Here’s a fascinating document that relates to Sir Francis Drake’s ‘privateering’…
This Elizabethan document from city’s historic collections is dated 1587. It’s a Royal Letters Patent (charter or deed) to Sir Francis Drake committing to him the charge of the fleet about to set sail ‘for the honor and safetie of our Realmes and Domynions’.
It relates to the voyage during which Drake raided Cadiz and sank or burnt thirty three Spanish ships.
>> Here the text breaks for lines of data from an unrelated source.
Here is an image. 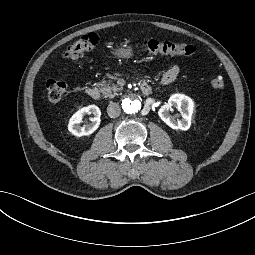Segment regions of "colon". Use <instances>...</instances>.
Instances as JSON below:
<instances>
[{
  "label": "colon",
  "mask_w": 255,
  "mask_h": 255,
  "mask_svg": "<svg viewBox=\"0 0 255 255\" xmlns=\"http://www.w3.org/2000/svg\"><path fill=\"white\" fill-rule=\"evenodd\" d=\"M97 44L98 37L96 34H86L68 46L63 52V56L68 60L78 61L86 53L93 52ZM142 48L149 54H162L171 56H191L196 51L195 46L190 44L158 41L153 39L145 40L142 44ZM211 86L214 89H222L224 87V81L221 78H215L211 81ZM46 89L48 100L51 103H57L66 94L68 85L64 81L51 79L47 81Z\"/></svg>",
  "instance_id": "colon-1"
}]
</instances>
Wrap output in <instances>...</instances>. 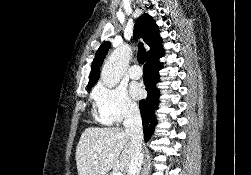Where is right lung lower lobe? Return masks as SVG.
Returning <instances> with one entry per match:
<instances>
[{"label": "right lung lower lobe", "instance_id": "obj_1", "mask_svg": "<svg viewBox=\"0 0 251 175\" xmlns=\"http://www.w3.org/2000/svg\"><path fill=\"white\" fill-rule=\"evenodd\" d=\"M161 63L157 60L155 62H146L143 69L144 84L148 92L147 99L141 100L139 103L143 132L145 141H148L153 133L156 125L154 111L158 108L159 104V91L156 87L158 82Z\"/></svg>", "mask_w": 251, "mask_h": 175}]
</instances>
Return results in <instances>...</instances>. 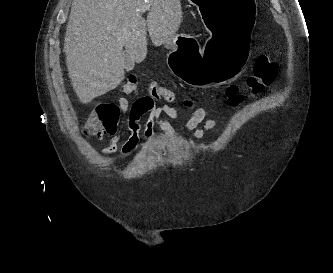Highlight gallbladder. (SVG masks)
Wrapping results in <instances>:
<instances>
[{"mask_svg": "<svg viewBox=\"0 0 333 273\" xmlns=\"http://www.w3.org/2000/svg\"><path fill=\"white\" fill-rule=\"evenodd\" d=\"M123 57H124V62H125L124 68L127 71L132 70L134 68L135 62L127 50H125L123 52Z\"/></svg>", "mask_w": 333, "mask_h": 273, "instance_id": "gallbladder-1", "label": "gallbladder"}]
</instances>
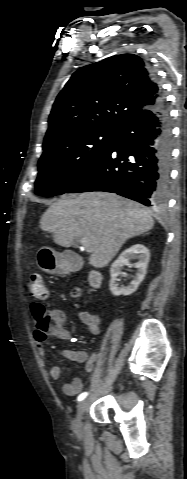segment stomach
Listing matches in <instances>:
<instances>
[{"label":"stomach","mask_w":187,"mask_h":479,"mask_svg":"<svg viewBox=\"0 0 187 479\" xmlns=\"http://www.w3.org/2000/svg\"><path fill=\"white\" fill-rule=\"evenodd\" d=\"M37 264L40 269L50 274H65L67 262L63 256L49 247H42L37 252Z\"/></svg>","instance_id":"0dacf381"}]
</instances>
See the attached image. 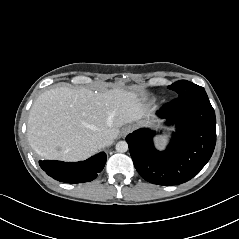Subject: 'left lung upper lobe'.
I'll use <instances>...</instances> for the list:
<instances>
[{
  "mask_svg": "<svg viewBox=\"0 0 239 239\" xmlns=\"http://www.w3.org/2000/svg\"><path fill=\"white\" fill-rule=\"evenodd\" d=\"M168 88L177 92L178 97H183L204 89L203 87L186 80L177 81L168 86Z\"/></svg>",
  "mask_w": 239,
  "mask_h": 239,
  "instance_id": "left-lung-upper-lobe-1",
  "label": "left lung upper lobe"
}]
</instances>
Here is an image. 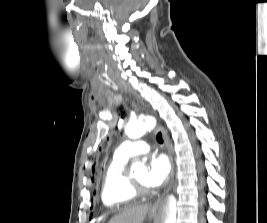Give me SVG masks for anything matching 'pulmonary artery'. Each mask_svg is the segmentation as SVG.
<instances>
[{
	"label": "pulmonary artery",
	"mask_w": 267,
	"mask_h": 223,
	"mask_svg": "<svg viewBox=\"0 0 267 223\" xmlns=\"http://www.w3.org/2000/svg\"><path fill=\"white\" fill-rule=\"evenodd\" d=\"M150 150V145L146 142L125 141L116 150L119 157L130 158Z\"/></svg>",
	"instance_id": "pulmonary-artery-1"
}]
</instances>
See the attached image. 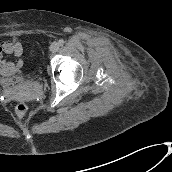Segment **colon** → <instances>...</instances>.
Masks as SVG:
<instances>
[{"instance_id": "1", "label": "colon", "mask_w": 172, "mask_h": 172, "mask_svg": "<svg viewBox=\"0 0 172 172\" xmlns=\"http://www.w3.org/2000/svg\"><path fill=\"white\" fill-rule=\"evenodd\" d=\"M16 111H17V113H18L19 115L22 116V115H24V114L27 113L28 107H27V105H26L25 103L20 102V103H18L17 106H16Z\"/></svg>"}]
</instances>
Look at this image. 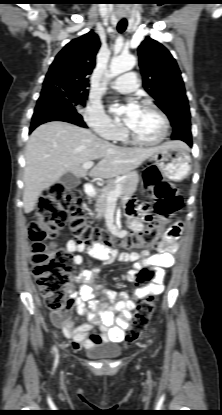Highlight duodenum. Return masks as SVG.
Here are the masks:
<instances>
[{
    "instance_id": "obj_1",
    "label": "duodenum",
    "mask_w": 222,
    "mask_h": 415,
    "mask_svg": "<svg viewBox=\"0 0 222 415\" xmlns=\"http://www.w3.org/2000/svg\"><path fill=\"white\" fill-rule=\"evenodd\" d=\"M85 194L87 196L86 206H88L89 201L94 197V188L91 185H87L85 187ZM106 251L104 248H97L93 250V253L98 256H104L107 255Z\"/></svg>"
}]
</instances>
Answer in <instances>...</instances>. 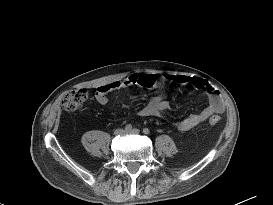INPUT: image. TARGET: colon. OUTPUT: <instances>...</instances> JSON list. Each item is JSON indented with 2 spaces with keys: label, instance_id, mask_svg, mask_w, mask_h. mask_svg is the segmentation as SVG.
Listing matches in <instances>:
<instances>
[{
  "label": "colon",
  "instance_id": "colon-1",
  "mask_svg": "<svg viewBox=\"0 0 273 205\" xmlns=\"http://www.w3.org/2000/svg\"><path fill=\"white\" fill-rule=\"evenodd\" d=\"M88 99V93L84 89H73L66 92L62 97V106L66 111L81 109ZM220 119L214 115L210 118L211 125H217Z\"/></svg>",
  "mask_w": 273,
  "mask_h": 205
}]
</instances>
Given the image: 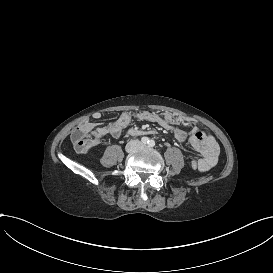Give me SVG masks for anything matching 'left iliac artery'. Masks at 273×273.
<instances>
[{
    "mask_svg": "<svg viewBox=\"0 0 273 273\" xmlns=\"http://www.w3.org/2000/svg\"><path fill=\"white\" fill-rule=\"evenodd\" d=\"M148 145H149L150 147H153V146L155 145V141H154V140H149Z\"/></svg>",
    "mask_w": 273,
    "mask_h": 273,
    "instance_id": "left-iliac-artery-1",
    "label": "left iliac artery"
}]
</instances>
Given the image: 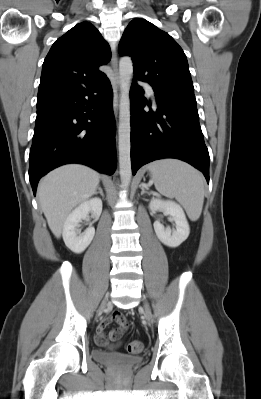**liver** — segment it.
<instances>
[{
	"mask_svg": "<svg viewBox=\"0 0 261 399\" xmlns=\"http://www.w3.org/2000/svg\"><path fill=\"white\" fill-rule=\"evenodd\" d=\"M99 181L97 171L78 164L59 167L41 179L38 185L40 205L56 238H60L71 210L95 194Z\"/></svg>",
	"mask_w": 261,
	"mask_h": 399,
	"instance_id": "obj_1",
	"label": "liver"
}]
</instances>
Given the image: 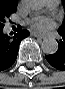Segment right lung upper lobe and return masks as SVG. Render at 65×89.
Masks as SVG:
<instances>
[{"label": "right lung upper lobe", "instance_id": "right-lung-upper-lobe-1", "mask_svg": "<svg viewBox=\"0 0 65 89\" xmlns=\"http://www.w3.org/2000/svg\"><path fill=\"white\" fill-rule=\"evenodd\" d=\"M18 0H0V3L15 7L17 6Z\"/></svg>", "mask_w": 65, "mask_h": 89}]
</instances>
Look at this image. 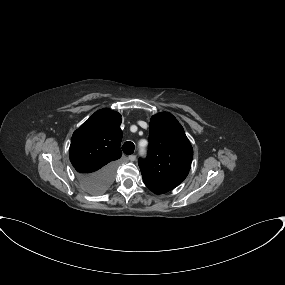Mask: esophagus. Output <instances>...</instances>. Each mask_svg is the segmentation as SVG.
I'll return each instance as SVG.
<instances>
[{"label":"esophagus","instance_id":"1","mask_svg":"<svg viewBox=\"0 0 285 285\" xmlns=\"http://www.w3.org/2000/svg\"><path fill=\"white\" fill-rule=\"evenodd\" d=\"M128 160L131 161V162H133V161L136 160V156H135V155H130V156L128 157Z\"/></svg>","mask_w":285,"mask_h":285}]
</instances>
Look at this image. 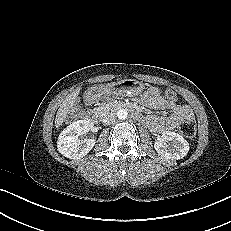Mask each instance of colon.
Instances as JSON below:
<instances>
[{
  "label": "colon",
  "mask_w": 231,
  "mask_h": 231,
  "mask_svg": "<svg viewBox=\"0 0 231 231\" xmlns=\"http://www.w3.org/2000/svg\"><path fill=\"white\" fill-rule=\"evenodd\" d=\"M165 95L170 101H177V94L175 91L168 89ZM181 135L187 139H193L196 136V124L193 120H185L179 125Z\"/></svg>",
  "instance_id": "colon-1"
}]
</instances>
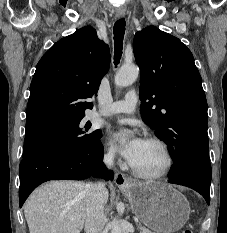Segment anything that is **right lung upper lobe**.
<instances>
[{
  "label": "right lung upper lobe",
  "instance_id": "cb5924a9",
  "mask_svg": "<svg viewBox=\"0 0 227 233\" xmlns=\"http://www.w3.org/2000/svg\"><path fill=\"white\" fill-rule=\"evenodd\" d=\"M110 66L108 46L91 27L56 42L40 59L30 85L26 135L85 116Z\"/></svg>",
  "mask_w": 227,
  "mask_h": 233
}]
</instances>
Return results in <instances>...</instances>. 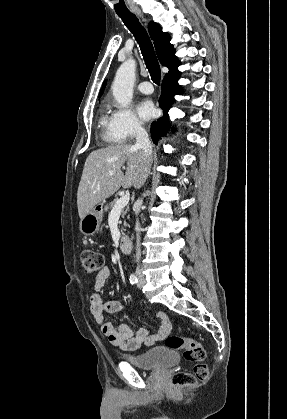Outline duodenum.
I'll use <instances>...</instances> for the list:
<instances>
[{
  "label": "duodenum",
  "instance_id": "obj_1",
  "mask_svg": "<svg viewBox=\"0 0 287 419\" xmlns=\"http://www.w3.org/2000/svg\"><path fill=\"white\" fill-rule=\"evenodd\" d=\"M120 250L125 254H130L132 251V241L127 235H123L119 240Z\"/></svg>",
  "mask_w": 287,
  "mask_h": 419
}]
</instances>
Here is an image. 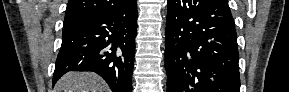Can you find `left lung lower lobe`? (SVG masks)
I'll use <instances>...</instances> for the list:
<instances>
[{"label":"left lung lower lobe","instance_id":"0a47b994","mask_svg":"<svg viewBox=\"0 0 289 92\" xmlns=\"http://www.w3.org/2000/svg\"><path fill=\"white\" fill-rule=\"evenodd\" d=\"M167 92H240L237 36L226 0H168Z\"/></svg>","mask_w":289,"mask_h":92}]
</instances>
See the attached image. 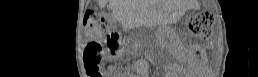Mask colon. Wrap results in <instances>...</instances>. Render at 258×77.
Instances as JSON below:
<instances>
[{"label":"colon","instance_id":"1","mask_svg":"<svg viewBox=\"0 0 258 77\" xmlns=\"http://www.w3.org/2000/svg\"><path fill=\"white\" fill-rule=\"evenodd\" d=\"M85 30L89 42L85 48V67L90 77H99L103 52L123 51L128 46L124 35L113 29V20L108 13L99 11L86 12ZM213 16L209 12L195 14L189 21V27L197 38L208 39L212 31Z\"/></svg>","mask_w":258,"mask_h":77}]
</instances>
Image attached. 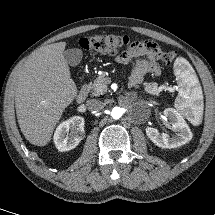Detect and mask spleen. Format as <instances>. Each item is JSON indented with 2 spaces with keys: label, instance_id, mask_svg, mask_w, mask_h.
I'll return each mask as SVG.
<instances>
[{
  "label": "spleen",
  "instance_id": "obj_1",
  "mask_svg": "<svg viewBox=\"0 0 215 215\" xmlns=\"http://www.w3.org/2000/svg\"><path fill=\"white\" fill-rule=\"evenodd\" d=\"M175 75L179 83V96L175 100L176 109L185 116L198 114L202 110V91L197 78L189 68L188 61L177 58L174 63Z\"/></svg>",
  "mask_w": 215,
  "mask_h": 215
}]
</instances>
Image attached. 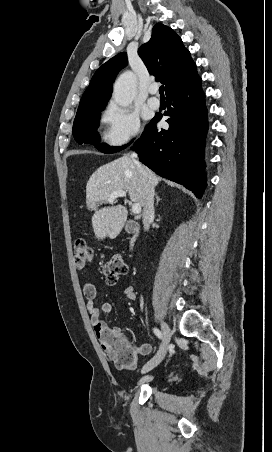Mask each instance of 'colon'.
I'll return each mask as SVG.
<instances>
[{
	"instance_id": "colon-1",
	"label": "colon",
	"mask_w": 272,
	"mask_h": 452,
	"mask_svg": "<svg viewBox=\"0 0 272 452\" xmlns=\"http://www.w3.org/2000/svg\"><path fill=\"white\" fill-rule=\"evenodd\" d=\"M74 264L83 268L94 260V252L85 240H77L73 246ZM128 265L121 254L113 255L103 266L102 272L107 284L116 283L120 275L126 274ZM105 351L119 369L133 370L136 367V348L127 336H110L106 339Z\"/></svg>"
}]
</instances>
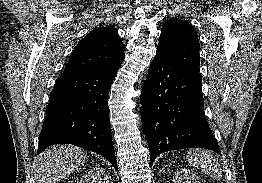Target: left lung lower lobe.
<instances>
[{"label": "left lung lower lobe", "instance_id": "obj_1", "mask_svg": "<svg viewBox=\"0 0 262 183\" xmlns=\"http://www.w3.org/2000/svg\"><path fill=\"white\" fill-rule=\"evenodd\" d=\"M140 103L151 165L168 150L199 147L221 155L204 114L198 71L156 55L144 82Z\"/></svg>", "mask_w": 262, "mask_h": 183}]
</instances>
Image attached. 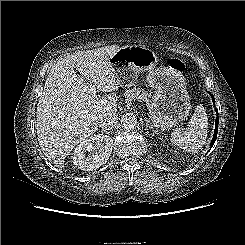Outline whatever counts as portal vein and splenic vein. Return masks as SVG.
I'll list each match as a JSON object with an SVG mask.
<instances>
[{
  "instance_id": "18ae733b",
  "label": "portal vein and splenic vein",
  "mask_w": 245,
  "mask_h": 245,
  "mask_svg": "<svg viewBox=\"0 0 245 245\" xmlns=\"http://www.w3.org/2000/svg\"><path fill=\"white\" fill-rule=\"evenodd\" d=\"M89 87H90V92H91L92 94H96V88H95V86L89 84Z\"/></svg>"
}]
</instances>
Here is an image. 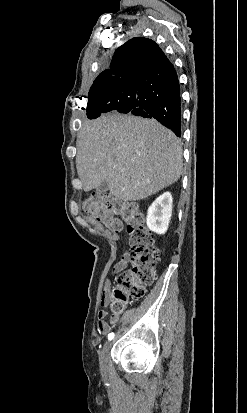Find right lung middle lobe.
Instances as JSON below:
<instances>
[{"label": "right lung middle lobe", "mask_w": 247, "mask_h": 413, "mask_svg": "<svg viewBox=\"0 0 247 413\" xmlns=\"http://www.w3.org/2000/svg\"><path fill=\"white\" fill-rule=\"evenodd\" d=\"M132 89L125 81L107 82L95 80L88 94V106L86 111L92 110L100 102L111 96H126Z\"/></svg>", "instance_id": "right-lung-middle-lobe-1"}]
</instances>
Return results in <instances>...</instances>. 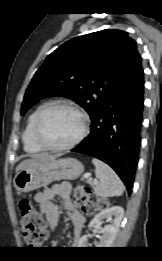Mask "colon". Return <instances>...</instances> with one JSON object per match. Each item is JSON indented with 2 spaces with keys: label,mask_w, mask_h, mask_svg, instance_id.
Returning <instances> with one entry per match:
<instances>
[{
  "label": "colon",
  "mask_w": 162,
  "mask_h": 261,
  "mask_svg": "<svg viewBox=\"0 0 162 261\" xmlns=\"http://www.w3.org/2000/svg\"><path fill=\"white\" fill-rule=\"evenodd\" d=\"M74 203L86 214H93L102 210L107 205V200L94 195L90 188L84 185L76 187L73 194ZM19 226L22 237L27 246H40L46 239L44 223L39 212L30 201L21 200Z\"/></svg>",
  "instance_id": "1"
}]
</instances>
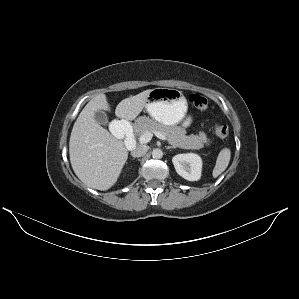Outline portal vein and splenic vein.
<instances>
[{"label": "portal vein and splenic vein", "instance_id": "18ae733b", "mask_svg": "<svg viewBox=\"0 0 299 299\" xmlns=\"http://www.w3.org/2000/svg\"><path fill=\"white\" fill-rule=\"evenodd\" d=\"M153 133H154L155 136H157L159 139L164 140V141L167 140L166 137H165L162 133L157 132V131H155V132H153ZM153 133L146 132V133L140 135V137H139V142H140L141 144H146V143L150 142L151 139H152V137H153Z\"/></svg>", "mask_w": 299, "mask_h": 299}]
</instances>
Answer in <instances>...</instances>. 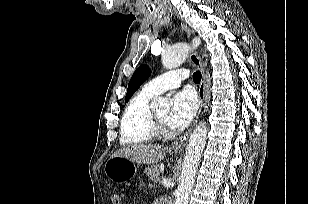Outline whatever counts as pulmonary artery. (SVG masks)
I'll use <instances>...</instances> for the list:
<instances>
[{"instance_id": "1", "label": "pulmonary artery", "mask_w": 309, "mask_h": 204, "mask_svg": "<svg viewBox=\"0 0 309 204\" xmlns=\"http://www.w3.org/2000/svg\"><path fill=\"white\" fill-rule=\"evenodd\" d=\"M187 77L188 74L184 70L170 71L147 82L143 90L146 93L158 95L166 90L179 87Z\"/></svg>"}]
</instances>
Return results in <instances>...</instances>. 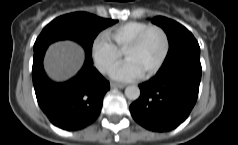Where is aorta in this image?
Masks as SVG:
<instances>
[{
  "label": "aorta",
  "mask_w": 238,
  "mask_h": 145,
  "mask_svg": "<svg viewBox=\"0 0 238 145\" xmlns=\"http://www.w3.org/2000/svg\"><path fill=\"white\" fill-rule=\"evenodd\" d=\"M125 95L129 100H137L140 96V89L136 85L127 86L125 89Z\"/></svg>",
  "instance_id": "obj_1"
}]
</instances>
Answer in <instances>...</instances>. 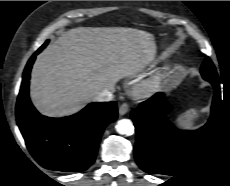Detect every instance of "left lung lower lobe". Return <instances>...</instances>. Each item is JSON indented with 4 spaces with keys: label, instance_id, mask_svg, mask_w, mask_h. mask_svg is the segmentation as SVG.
I'll use <instances>...</instances> for the list:
<instances>
[{
    "label": "left lung lower lobe",
    "instance_id": "1",
    "mask_svg": "<svg viewBox=\"0 0 230 186\" xmlns=\"http://www.w3.org/2000/svg\"><path fill=\"white\" fill-rule=\"evenodd\" d=\"M214 87L211 117L196 131H182L166 117L164 94L157 93L132 110L136 129L135 160L142 170L152 174L174 175L210 138L221 112L222 101L218 80Z\"/></svg>",
    "mask_w": 230,
    "mask_h": 186
}]
</instances>
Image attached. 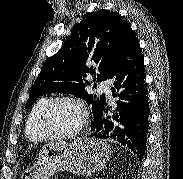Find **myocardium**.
I'll return each mask as SVG.
<instances>
[{
	"mask_svg": "<svg viewBox=\"0 0 183 179\" xmlns=\"http://www.w3.org/2000/svg\"><path fill=\"white\" fill-rule=\"evenodd\" d=\"M59 102H70L76 105L81 112V121L79 125L72 131L67 132V133H53L50 132L46 126H45V118L49 112V110ZM89 120V115L87 108L85 104L80 100L79 98L73 97V96H57L54 98L49 99L46 104L43 106L41 109L38 120H37V125L39 131L46 137V138H51V139H69L77 136L79 133L82 132V130L86 127L87 123Z\"/></svg>",
	"mask_w": 183,
	"mask_h": 179,
	"instance_id": "obj_1",
	"label": "myocardium"
}]
</instances>
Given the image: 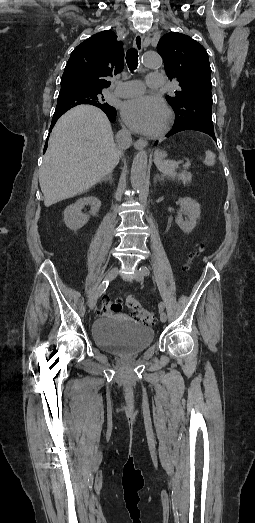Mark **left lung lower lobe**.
Instances as JSON below:
<instances>
[{
	"label": "left lung lower lobe",
	"mask_w": 255,
	"mask_h": 523,
	"mask_svg": "<svg viewBox=\"0 0 255 523\" xmlns=\"http://www.w3.org/2000/svg\"><path fill=\"white\" fill-rule=\"evenodd\" d=\"M180 129H194V130H198V132H205V130H202L201 127H174L172 129H169V131L167 132V135L169 137H172L173 135H176V131H178ZM211 140H216V137H211ZM155 144H158V141H155Z\"/></svg>",
	"instance_id": "obj_1"
}]
</instances>
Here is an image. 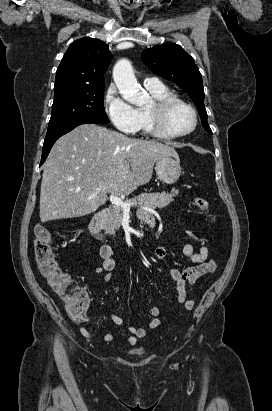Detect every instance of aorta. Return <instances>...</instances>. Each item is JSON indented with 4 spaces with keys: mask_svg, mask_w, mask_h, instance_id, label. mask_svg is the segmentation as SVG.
I'll list each match as a JSON object with an SVG mask.
<instances>
[{
    "mask_svg": "<svg viewBox=\"0 0 272 411\" xmlns=\"http://www.w3.org/2000/svg\"><path fill=\"white\" fill-rule=\"evenodd\" d=\"M114 82L122 95L129 103L141 106L148 98L134 75L131 63L126 59L119 60L113 68Z\"/></svg>",
    "mask_w": 272,
    "mask_h": 411,
    "instance_id": "762f6f07",
    "label": "aorta"
}]
</instances>
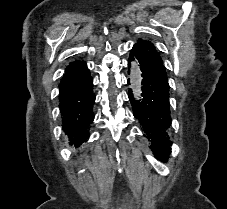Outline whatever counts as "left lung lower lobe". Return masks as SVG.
Returning <instances> with one entry per match:
<instances>
[{
	"label": "left lung lower lobe",
	"mask_w": 227,
	"mask_h": 209,
	"mask_svg": "<svg viewBox=\"0 0 227 209\" xmlns=\"http://www.w3.org/2000/svg\"><path fill=\"white\" fill-rule=\"evenodd\" d=\"M134 57L140 63L142 70V96L143 99L136 101L132 90L128 92L132 104L134 116L143 125L147 138L151 143L150 148L154 155L161 156L170 153L172 141L168 135L171 123L169 105V85L166 70L163 66L141 53L136 47L130 52V61ZM129 83V80H128Z\"/></svg>",
	"instance_id": "0a47b994"
}]
</instances>
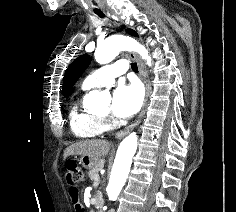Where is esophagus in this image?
<instances>
[{"instance_id": "1", "label": "esophagus", "mask_w": 236, "mask_h": 212, "mask_svg": "<svg viewBox=\"0 0 236 212\" xmlns=\"http://www.w3.org/2000/svg\"><path fill=\"white\" fill-rule=\"evenodd\" d=\"M129 57L131 59L135 60L137 62V64H138L140 77H141L142 81L144 82L145 90H146L145 100H144L143 107H142V109H141L137 119L132 124H130L129 126L124 128L123 130L117 132L116 135H115L116 139L123 138L128 133H130L135 127H137L139 125V123L141 122V119L143 118V116L145 114L146 107H147V101H148L149 85H148V80H147V76H146V72H145L143 63L141 62L139 57L135 53H133V52L129 53Z\"/></svg>"}]
</instances>
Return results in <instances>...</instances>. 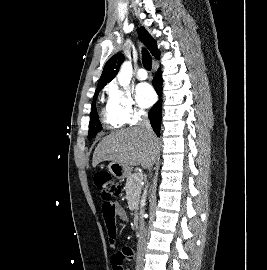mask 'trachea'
Returning <instances> with one entry per match:
<instances>
[{
	"instance_id": "obj_1",
	"label": "trachea",
	"mask_w": 267,
	"mask_h": 270,
	"mask_svg": "<svg viewBox=\"0 0 267 270\" xmlns=\"http://www.w3.org/2000/svg\"><path fill=\"white\" fill-rule=\"evenodd\" d=\"M142 63L146 70L150 71L152 68V58L149 52L145 49L142 50Z\"/></svg>"
}]
</instances>
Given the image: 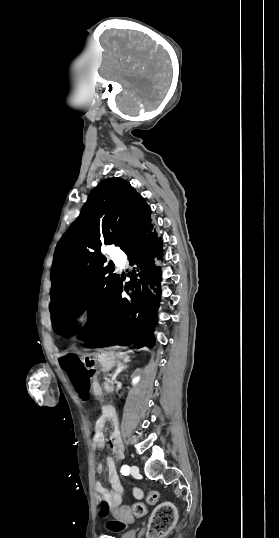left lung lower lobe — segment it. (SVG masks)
<instances>
[{"instance_id":"0a47b994","label":"left lung lower lobe","mask_w":279,"mask_h":538,"mask_svg":"<svg viewBox=\"0 0 279 538\" xmlns=\"http://www.w3.org/2000/svg\"><path fill=\"white\" fill-rule=\"evenodd\" d=\"M163 241L158 237L154 226L148 227L141 238L130 246L125 253L130 261L137 263L139 274L131 276L125 284V291L134 290L130 299H122L123 284L120 283L114 296L115 307L106 322L91 336L79 338L85 341L84 346L98 348L111 345H134L137 348L154 345L153 328L157 323V309L161 295L158 286L161 281V267L158 260H162ZM139 276V278H136ZM151 289L156 293L153 294ZM74 332L64 335L71 336Z\"/></svg>"}]
</instances>
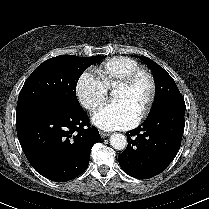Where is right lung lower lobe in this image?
Masks as SVG:
<instances>
[{
	"instance_id": "1",
	"label": "right lung lower lobe",
	"mask_w": 209,
	"mask_h": 209,
	"mask_svg": "<svg viewBox=\"0 0 209 209\" xmlns=\"http://www.w3.org/2000/svg\"><path fill=\"white\" fill-rule=\"evenodd\" d=\"M22 150L32 167L56 182L78 177L88 166L92 146L101 140L81 106L48 102L16 115Z\"/></svg>"
}]
</instances>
It authorises him to punish sedition, disobedience and quarrelsomeness on the voyage.
Although it may not look it at first glance, the document is written in English and there’s a fully typed transcript held within the catalogue at The Box.
It’s one of 18 documents in a collection referring to Drake and Buckland Abbey and makes reference to Richard Grenville and other local Tudor ‘celebs’. Like many of the early documents held in the city’s archives, it’s written on animal skin (parchment or vellum).
The document has a wonderful wax seal showing Queen Elizabeth I on her throne on one side and on her horse on the other. It’s so detailed, you can even see the ruff on her collar.
There are many references within the city’s (originally borough) archive collection to Drake’s exploits as well as his help bringing fresh water from Dartmoor to Plymouth, via the leat.